> Exercise details
What are the lines from the one containing "Проектирование" through the end of the listing below? Return them exactly, and only them.

*** Opening of Records for the task ***

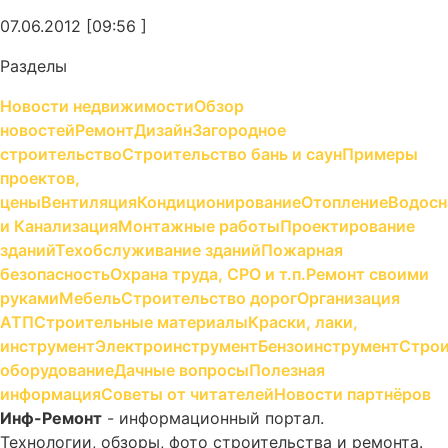
07.06.2012 [09:56 ]
Разделы
Новости недвижимости
Обзор
новостей
Ремонт
Дизайн
Загородное
строительство
Строительство бань и саун
Примеры
проектов,
цены
Вентиляция
Кондиционирование
Отопление
Водосн
и Канализация
Монтажные работы
Проектирование
зданий
Техобслуживание зданий
Пожарная
безопасность
Охрана труда, СРО и т.п.
Ремонт своими
руками
Мебель
Строительство дорог
Организация
АТП
Строительные материалы
Краски, лаки,
инструмент
Электроинструмент
Бензоинструмент
Строи
оборудование
Дачные вопросы
Полезная
информация
Советы от читателей
Новости партнёров
Инф-Ремонт
- информационный портал.
Технологии, обзоры, фото строительства и ремонта.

*** Close of Records for the task ***

> Finished task
Проектирование
зданий
Техобслуживание зданий
Пожарная
безопасность
Охрана труда, СРО и т.п.
Ремонт своими
руками
Мебель
Строительство дорог
Организация
АТП
Строительные материалы
Краски, лаки,
инструмент
Электроинструмент
Бензоинструмент
Строи
оборудование
Дачные вопросы
Полезная
информация
Советы от читателей
Новости партнёров
Инф-Ремонт
- информационный портал.
Технологии, обзоры, фото строительства и ремонта.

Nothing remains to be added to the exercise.